Our Verdict
One singular great idea is the foundation for a smart and occasionally thrilling action puzzler.
PC Gamer's got your back
What is it?
A top down boss fight puzzle adventure.
Influenced By Shadow Of The Colossus, Dark Souls, The Legend of Zelda
Reviewed On Intel i5-4570 CPU, 8GB RAM, NVIDIA GeForce GTX-770
Alternatively Dark Souls, 89%
Copy Protection Steam
Price £11 / $15
Release Date 14/04/15
Developer Acid Nerve
Publisher Devolver Digital
Developer Acid Nerve
Link Official site
Multiplayer: No
In an interview, the director of Dark Souls Hidetaka Miyazaki once referred to a game’s health bar as the character’s ‘will to live’. The lower the bar, the more determined and desperate a player will become to stay alive in those split seconds. Anyone who has played Miyazaki’s masterpiece knows this feeling all too well—you’ve been flattened by some horrible boss, you can’t just cure because you’ll be killed instantly, so you’ve just got to get in that one pixel perfect dodge on the enemies next attack and you’ll have a window to cure yourself.

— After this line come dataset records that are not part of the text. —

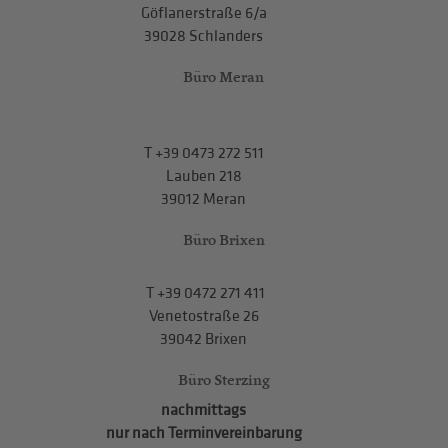
Göflanerstraße 6/a
39028 Schlanders
Büro Meran
T
+39 0473 272 511
Lauben 218
39012 Meran
Büro Brixen
T
+39 0472 271 411
Venetostraße 26
39042 Brixen
Büro Sterzing
nachmittags
nur nach Terminvereinbarung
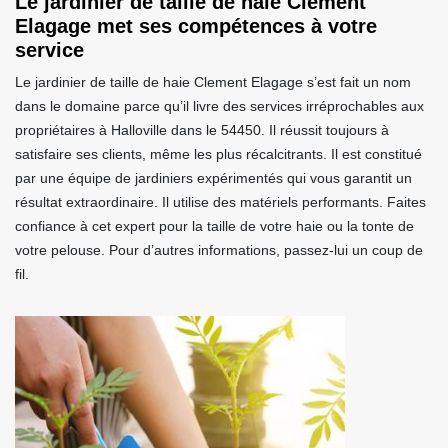
Le jardinier de taille de haie Clement
Elagage met ses compétences à votre
service
Le jardinier de taille de haie Clement Elagage s’est fait un nom
dans le domaine parce qu’il livre des services irréprochables aux
propriétaires à Halloville dans le 54450. Il réussit toujours à
satisfaire ses clients, même les plus récalcitrants. Il est constitué
par une équipe de jardiniers expérimentés qui vous garantit un
résultat extraordinaire. Il utilise des matériels performants. Faites
confiance à cet expert pour la taille de votre haie ou la tonte de
votre pelouse. Pour d’autres informations, passez-lui un coup de
fil.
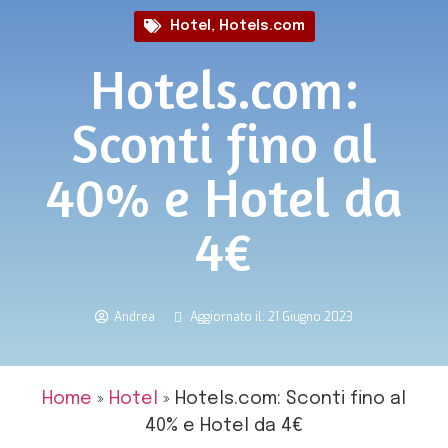
Hotel
,
Hotels.com
Hotels.com:
Sconti fino al
40% e Hotel da
4€
Andrea
Aggiornato il: 21 Giugno 2023
Home
»
Hotel
»
Hotels.com: Sconti fino al
40% e Hotel da 4€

Time to test your nerve!
Titan Souls is a game about that moment. That frantic scramble to keep yourself alive, whilst trying to finish off whatever it is that is trying to finish you. It began life as the product of a game jam based around the concept of having ‘one thing’. You cut about a world map, tracking down these Titans and putting them on the end of your singular arrow, which when fired, can be returned by holding down the button and it flies back to be used again. The Titans can kill you in one hit but in turn, one perfectly placed arrow to their weak spot will kill them, too. This full game keeps that core mechanic, but instead of four Titans, there’s now twenty of them, all scattered across a substantially bigger world. Your only goal is to find them and kill them. Pretty straightforward, but far from easy.

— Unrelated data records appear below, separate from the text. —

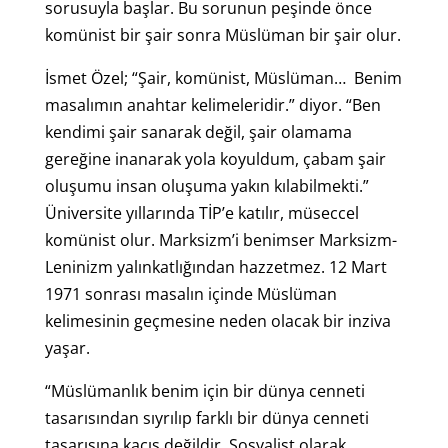
sorusuyla başlar. Bu sorunun peşinde önce
komünist bir şair sonra Müslüman bir şair olur.
İsmet Özel; “Şair, komünist, Müslüman… Benim
masalımın anahtar kelimeleridir.” diyor. “Ben
kendimi şair sanarak değil, şair olamama
gereğine inanarak yola koyuldum, çabam şair
oluşumu insan oluşuma yakın kılabilmekti.”
Üniversite yıllarında TİP’e katılır, müseccel
komünist olur. Marksizm’i benimser Marksizm-
Leninizm yalınkatlığından hazzetmez. 12 Mart
1971 sonrası masalın içinde Müslüman
kelimesinin geçmesine neden olacak bir inziva
yaşar.
“Müslümanlık benim için bir dünya cenneti
tasarısından sıyrılıp farklı bir dünya cenneti
tasarısına kaçış değildir. Sosyalist olarak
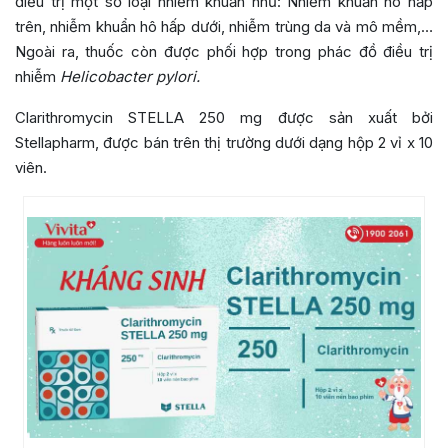
điều trị một số loại nhiễm khuẩn như: Nhiễm khuẩn hô hấp
trên, nhiễm khuẩn hô hấp dưới, nhiễm trùng da và mô mềm,…
Ngoài ra, thuốc còn được phối hợp trong phác đồ điều trị
nhiễm
Helicobacter pylori.
Clarithromycin STELLA 250 mg được sản xuất bởi
Stellapharm, được bán trên thị trường dưới dạng hộp 2 vỉ x 10
viên.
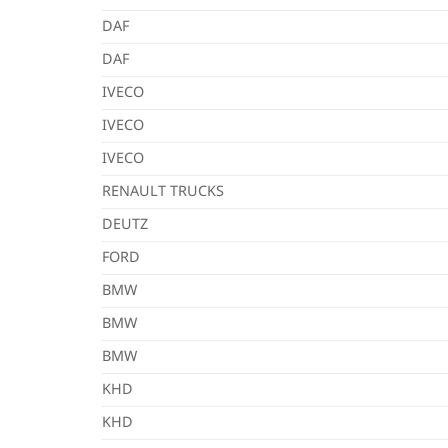
DAF
DAF
IVECO
IVECO
IVECO
RENAULT TRUCKS
DEUTZ
FORD
BMW
BMW
BMW
KHD
KHD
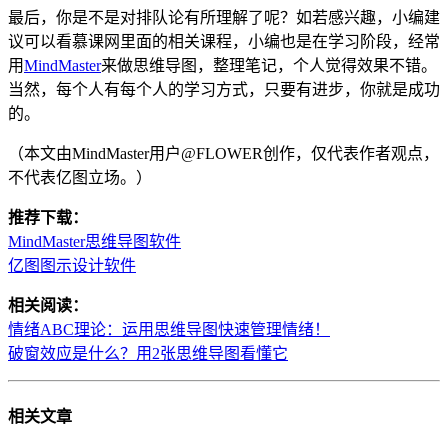
最后，你是不是对排队论有所理解了呢？如若感兴趣，小编建
议可以看慕课网里面的相关课程，小编也是在学习阶段，经常
用
MindMaster
来做思维导图，整理笔记，个人觉得效果不错。
当然，每个人有每个人的学习方式，只要有进步，你就是成功
的。
（本文由MindMaster用户@FLOWER创作，仅代表作者观点，
不代表亿图立场。）
推荐下载：
MindMaster思维导图软件
亿图图示设计软件
相关阅读：
情绪ABC理论：运用思维导图快速管理情绪！
破窗效应是什么？用2张思维导图看懂它
相关
文章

You see, Titan Souls is a pretty tough game and you’re going to die a lot. A Titan can kill you almost immediately upon picking a fight with them, as they attack relentlessly once you’ve awakened them. Death gets you dumped back at the last checkpoint passed, ready to go again. That’s your only punishment—a bit of a walk back and another 1 on the total number of deaths that mocks you on the file select screen—other than that, death is merely a lesson here. A ‘watch out for that’ or ‘don’t try that again’, for instance.

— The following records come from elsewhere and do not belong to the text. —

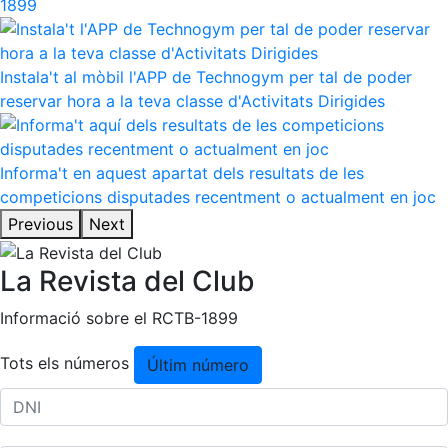
1899
Instala't al mòbil l'APP de Technogym per tal de poder
reservar hora a la teva classe d'Activitats Dirigides
Informa't en aquest apartat dels resultats de les
competicions disputades recentment o actualment en joc
Previous
Next
La Revista del Club
Informació sobre el RCTB-1899
Tots els números
Últim número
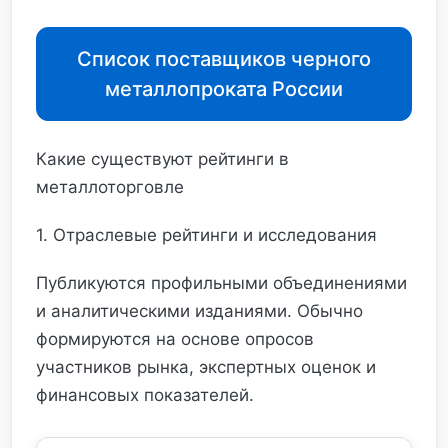
Список поставщиков черного
металлопроката России
Какие существуют рейтинги в
металлоторговле
1. Отраслевые рейтинги и исследования
Публикуются профильными объединениями
и аналитическими изданиями. Обычно
формируются на основе опросов
участников рынка, экспертных оценок и
финансовых показателей.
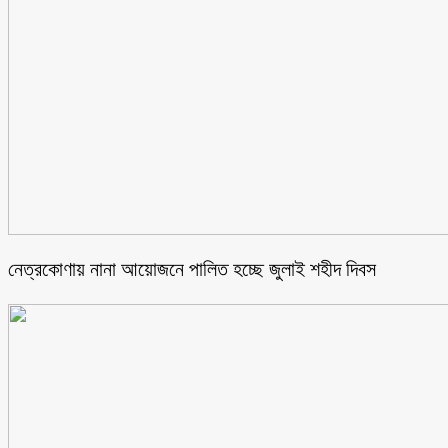
নেত্রকোণায় নানা আয়োজনে পালিত হচ্ছে জুলাই শহীদ দিবস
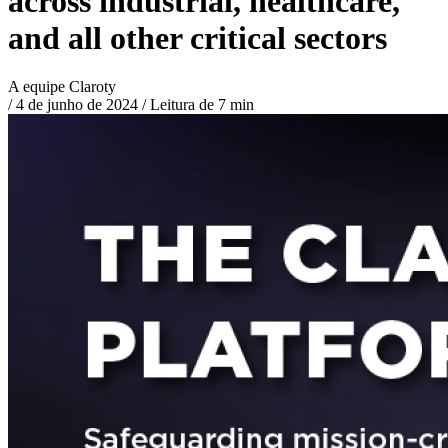
across industrial, healthcare,
and all other critical sectors
A equipe Claroty
/
4 de junho de 2024
/
Leitura de 7 min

Every Titan you encounter needs to be figured out. They’re all individual action puzzles that work with that core mechanic of being able to fire and retrieve your arrow. Each one has its own unique way of attacking and a unique way for you to deliver the killing blow. Some are fairly straightforward, like just waiting for a gap between attacks where its weak spot is exposed then firing an accurate arrow into it, while some require a bit of work before you can attempt the coup de grace, with a few different pieces of the puzzle needing to be solved before their weak spot reveals itself. You’ve got to keep your nerve and fire that one perfect shot to finish the Titan off, each one of them designed so that you’re always under pressure at the point where you must release the killshot. One arrow, one shot away from victory, one hit away from another crushing failure.
What a victory it is, though. When you land that perfect shot, accentuated by a single cymbal hit, everything freezes. The music stops, the colour fades from the game and you’re left for a few seconds to take in the fact that, against all the odds, you did it. There was nothing cheap, no gaming the system or finding an easy way to do it. You figured out the Titan, usually over a considerable amount of attempts, exposed the weak spot and landed an arrow smack bang in the middle of it. You did it. You’re a bloody hero. Time to pop that arrow out, absorb the Titan’s soul and get searching for the next one. Onwards until you’ve bested all twenty and then, you’re done.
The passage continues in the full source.